Lucene 6 - How to influence ranking with numeric value? - java

I am new to Lucene, so apologies for any unclear wording. I am working on an author search engine. The search query is the author name. The default search results are good - they return the names that match the most. However, we want to rank the results by author popularity as well, a blend of both the default similarity and a numeric value representing the circulations their titles have. The problem with the default results is it returns authors nobody is interested in, and while I can rank by circulation alone, the top result is generally not a great match in terms of name.
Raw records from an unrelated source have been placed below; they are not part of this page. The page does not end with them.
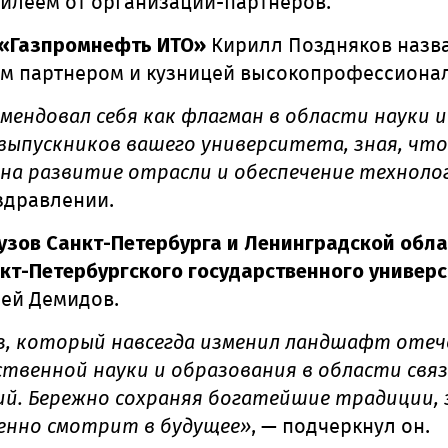
билеем от организаций-партнёров.
«Газпромнефть ИТО»
Кирилл Поздняков назва
м партнером и кузницей высокопрофессионал
ендовал себя как флагман в области науки и 
 выпускников вашего университета, зная, чт
 на развитие отрасли и обеспечение техноло
оздравлении.
узов Санкт-Петербурга и Ленинградской обла
кт-Петербургского государственного униве
ей Демидов.
уз, который навсегда изменил ландшафт отеч
твенной науки и образования в области свя
й. Бережно сохраняя богатейшие традиции,
енно смотрит в будущее»
, — подчеркнул он.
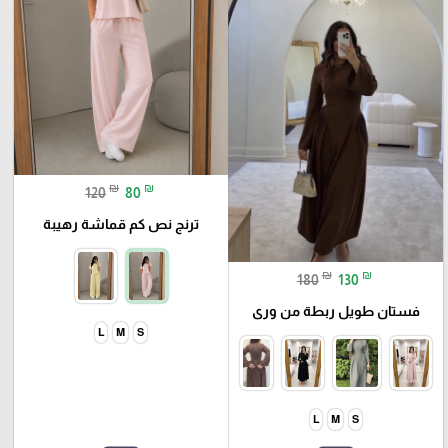
₪
₪
120
80
ترنج نص كم قماشة رهيبة
₪
₪
180
130
فستان طويل ربطة من ورى
L
M
S
L
M
S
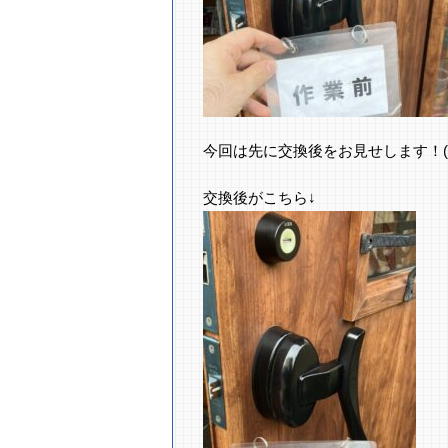
今回は先に交換後をお見せします！(｀
交換後がこちら↓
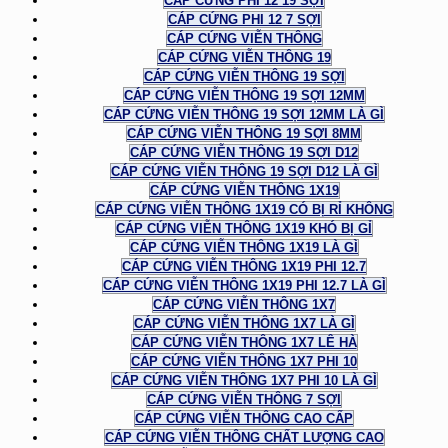
CÁP CỨNG PHI 12 19 SỢI
CÁP CỨNG PHI 12 7 SỢI
CÁP CỨNG VIỄN THÔNG
CÁP CỨNG VIỄN THÔNG 19
CÁP CỨNG VIỄN THÔNG 19 SỢI
CÁP CỨNG VIỄN THÔNG 19 SỢI 12MM
CÁP CỨNG VIỄN THÔNG 19 SỢI 12MM LÀ GÌ
CÁP CỨNG VIỄN THÔNG 19 SỢI 8MM
CÁP CỨNG VIỄN THÔNG 19 SỢI D12
CÁP CỨNG VIỄN THÔNG 19 SỢI D12 LÀ GÌ
CÁP CỨNG VIỄN THÔNG 1X19
CÁP CỨNG VIỄN THÔNG 1X19 CÓ BỊ RỈ KHÔNG
CÁP CỨNG VIỄN THÔNG 1X19 KHÓ BỊ GỈ
CÁP CỨNG VIỄN THÔNG 1X19 LÀ GÌ
CÁP CỨNG VIỄN THÔNG 1X19 PHI 12.7
CÁP CỨNG VIỄN THÔNG 1X19 PHI 12.7 LÀ GÌ
CÁP CỨNG VIỄN THÔNG 1X7
CÁP CỨNG VIỄN THÔNG 1X7 LÀ GÌ
CÁP CỨNG VIỄN THÔNG 1X7 LÊ HÀ
CÁP CỨNG VIỄN THÔNG 1X7 PHI 10
CÁP CỨNG VIỄN THÔNG 1X7 PHI 10 LÀ GÌ
CÁP CỨNG VIỄN THÔNG 7 SỢI
CÁP CỨNG VIỄN THÔNG CAO CẤP
CÁP CỨNG VIỄN THÔNG CHẤT LƯỢNG CAO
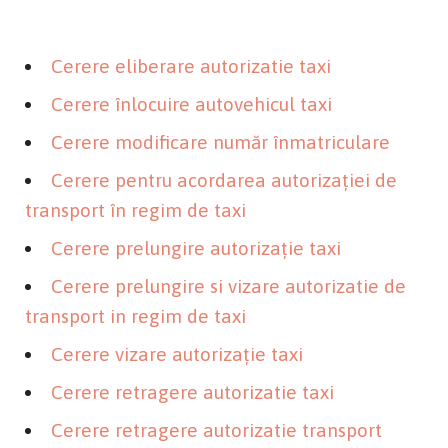
Cerere eliberare autorizatie taxi
Cerere înlocuire autovehicul taxi
Cerere modificare număr înmatriculare
Cerere pentru acordarea autorizației de
transport în regim de taxi
Cerere prelungire autorizație taxi
Cerere prelungire si vizare autorizatie de
transport in regim de taxi
Cerere vizare autorizație taxi
Cerere retragere autorizatie taxi
Cerere retragere autorizatie transport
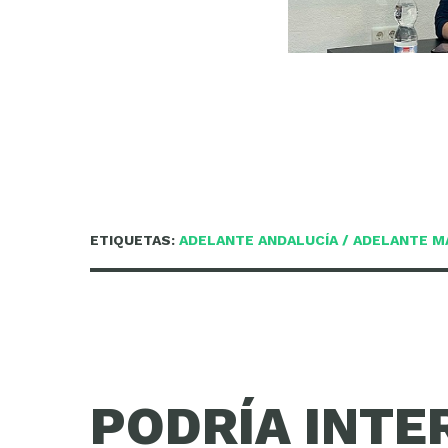
ETIQUETAS:
ADELANTE ANDALUCÍA
/
ADELANTE M
PODRÍA INTE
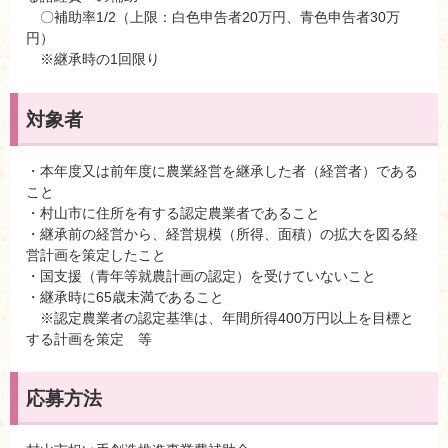
〇補助率1/2（上限：白色申告者20万円、青色申告者30万
円）
※継承時の1回限り
対象者
・本年度又は前年度に農業経営を継承した者（経営者）である
こと
・村山市に住所を有する認定農業者であること
・継承前の経営から、経営規模（所得、面積）の拡大を図る経
営計画を策定したこと
・国支援（青年等就農計画の認定）を受けていないこと
・継承時に65歳未満であること
※認定農業者の認定基準は、年間所得400万円以上を目標と
する計画を策定 等
応募方法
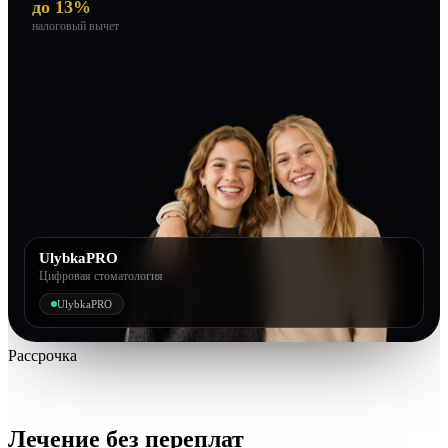
до 13%
налоговый вычет
UlybkaPRO
Цифровая стоматология
UlybkaPRO
Рассрочка
Лечение без переплат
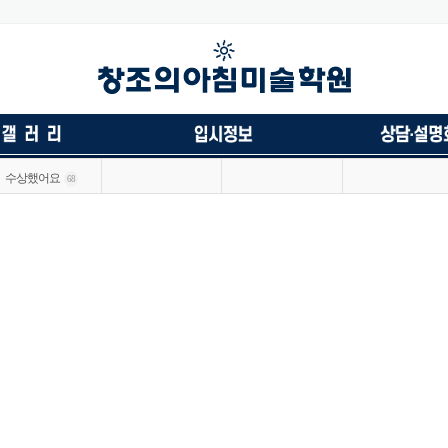
수상했어요
68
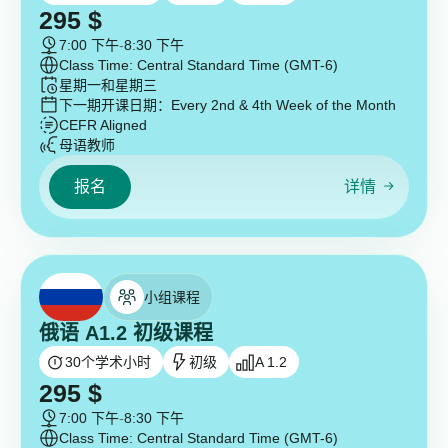
295
$
7:00 下午
-
8:30 下午
Class Time: Central Standard Time (GMT-6)
星期一和星期三
下一期开课日期：
Every 2nd & 4th Week of the Month
CEFR Aligned
母语教师
报名
详情
小组课程
俄语 A1.2 初级课程
30
个学术小时
初级
A 1.2
295
$
7:00 下午
-
8:30 下午
Class Time: Central Standard Time (GMT-6)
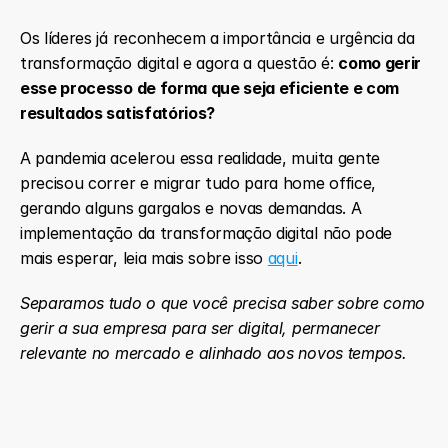
Os líderes já reconhecem a importância e urgência da 
transformação digital e agora a questão é: 
como gerir 
esse processo de forma que seja eficiente e com 
resultados satisfatórios?
A pandemia acelerou essa realidade, muita gente 
precisou correr e migrar tudo para home office, 
gerando alguns gargalos e novas demandas. A 
implementação da transformação digital não pode 
mais esperar, leia mais sobre isso 
aqui
.
Separamos tudo o que você precisa saber sobre como 
gerir a sua empresa para ser digital, permanecer 
relevante no mercado e alinhado aos novos tempos.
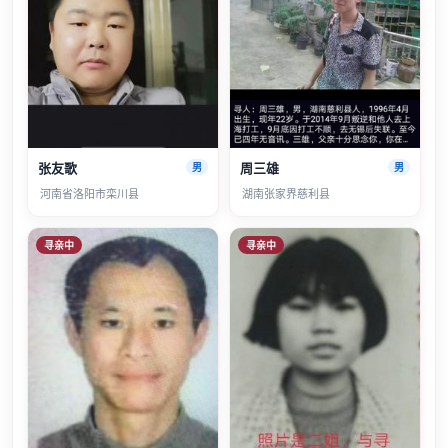
张友歌
周三雄
男
男
河南省洛阳市栾川县
湖南张家界慈利县
寻亲中
寻亲中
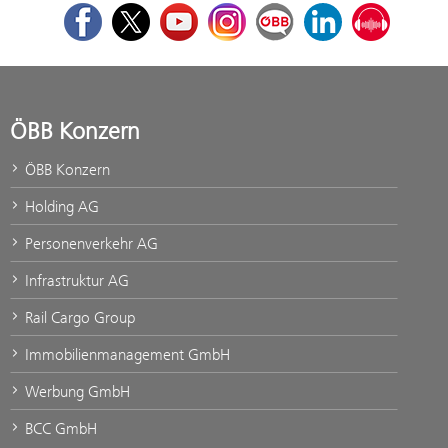
Facebook
Twitter
Youtube
Instagram
ÖBB Corporate Blog
LinkedIn
Podcast
ÖBB Konzern
ÖBB Konzern
Holding AG
Personenverkehr AG
Infrastruktur AG
Rail Cargo Group
Immobilienmanagement GmbH
Werbung GmbH
BCC GmbH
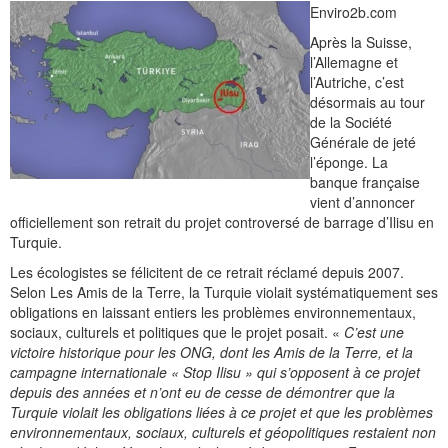
Enviro2b.com
Après la Suisse,
l’Allemagne et
l’Autriche, c’est
désormais au tour
de la Société
Générale de jeté
l’éponge. La
banque française
vient d’annoncer
officiellement son retrait du projet controversé de barrage d’Ilisu en
Turquie.
Les écologistes se félicitent de ce retrait réclamé depuis 2007.
Selon Les Amis de la Terre, la Turquie violait systématiquement ses
obligations en laissant entiers les problèmes environnementaux,
sociaux, culturels et politiques que le projet posait. «
C’est une
victoire historique pour les ONG, dont les Amis de la Terre, et la
campagne internationale « Stop Ilisu » qui s’opposent à ce projet
depuis des années et n’ont eu de cesse de démontrer que la
Turquie violait les obligations liées à ce projet et que les problèmes
environnementaux, sociaux, culturels et géopolitiques restaient non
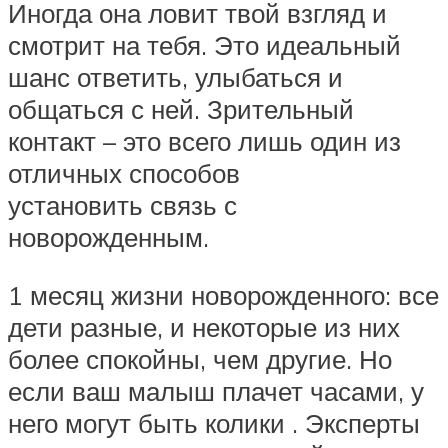
Иногда она ловит твой взгляд и
смотрит на тебя. Это идеальный
шанс ответить, улыбаться и
общаться с ней. Зрительный
контакт – это всего лишь один из
отличных способов
установить связь с
новорожденным.
1 месяц жизни новорожденного: все
дети разные, и некоторые из них
более спокойны, чем другие. Но
если ваш малыш плачет часами, у
него могут быть колики . Эксперты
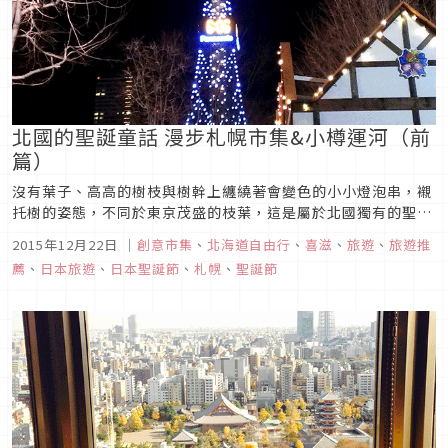
北國的聖誕童話 漫步札幌市集&小樽運河（前
篇）
沒有葉子、高高的樹枝與樹幹上纏繞著會變色的小小燈泡串，襯
托樹的姿態，不同於東京茂盛的枝葉，這是屬於北國獨有的聖誕
節燈飾街景。
2015年12月22日
｜
創意市集
、
北海道自由行
、
喜滋
、
旅遊
、
旅遊推
薦
、
日本旅遊
、
日本聖誕節
、
札幌
、
聖誕節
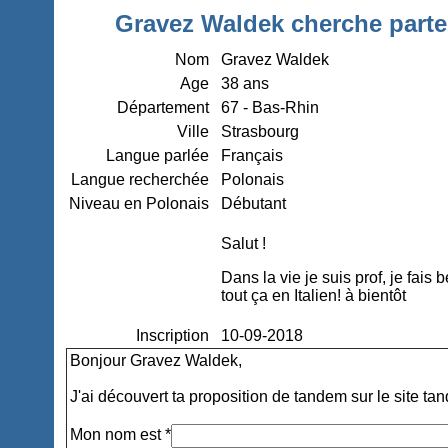
Gravez Waldek cherche parte
Nom
Gravez Waldek
Age
38 ans
Département
67 - Bas-Rhin
Ville
Strasbourg
Langue parlée
Français
Langue recherchée
Polonais
Niveau en Polonais
Débutant
Salut !
Dans la vie je suis prof, je fais
tout ça en Italien! à bientôt
Inscription
10-09-2018
Bonjour Gravez Waldek,
J'ai découvert ta proposition de tandem sur le site ta
Mon nom est *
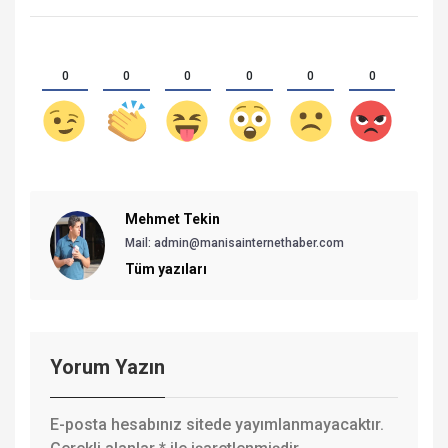
0
0
0
0
0
0
Mehmet Tekin
Mail: admin@manisainternethaber.com
Tüm yazıları
Yorum Yazın
E-posta hesabınız sitede yayımlanmayacaktır.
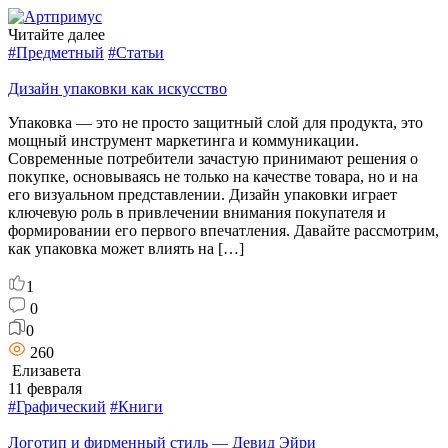
Читайте далее
#Предметный
#Статьи
Дизайн упаковки как искусство
Упаковка — это не просто защитный слой для продукта, это
мощный инструмент маркетинга и коммуникации.
Современные потребители зачастую принимают решения о
покупке, основываясь не только на качестве товара, но и на
его визуальном представлении. Дизайн упаковки играет
ключевую роль в привлечении внимания покупателя и
формировании его первого впечатления. Давайте рассмотрим,
как упаковка может влиять на […]
1
0
0
260
Елизавета
11 февраля
#Графический
#Книги
Логотип и фирменный стиль — Девид Эйри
I have been looking for days for a solution for this.
This is how I am building my index:
IndexWriter writer = new IndexWriter(FSDirectory.open(Paths.get(INDEX_LOCATION)),
new IndexWriterConfig(new StandardAnalyzer()));
writer.deleteAll();
for (Contributor contributor : contributors) {
Document doc = new Document();
doc.add(new TextField("name", contributor.getName(), Field.Store.YES));
doc.add(new StoredField("contribId", contributor.getContribId()));
doc.add(new NumericDocValuesField("sum", sum));
writer.addDocument(doc);
}
writer.close();
The name is the field we want to search on, and the sum is the field we want to weight our search results with (but still taking into account the best match for the author name). I'm not sure if adding the sum to the document is the correct thing to do in this situation. I know that there will need to be some experimentation to figure out how to best blend the weighting of the two factors, but my problem is I don't know how to do it in the first place.
Any examples I've been able to find are either pre-Lucene 4 or don't seem to work. I thought this was what I was looking for, but it doesn't seem to work. Help appreciated!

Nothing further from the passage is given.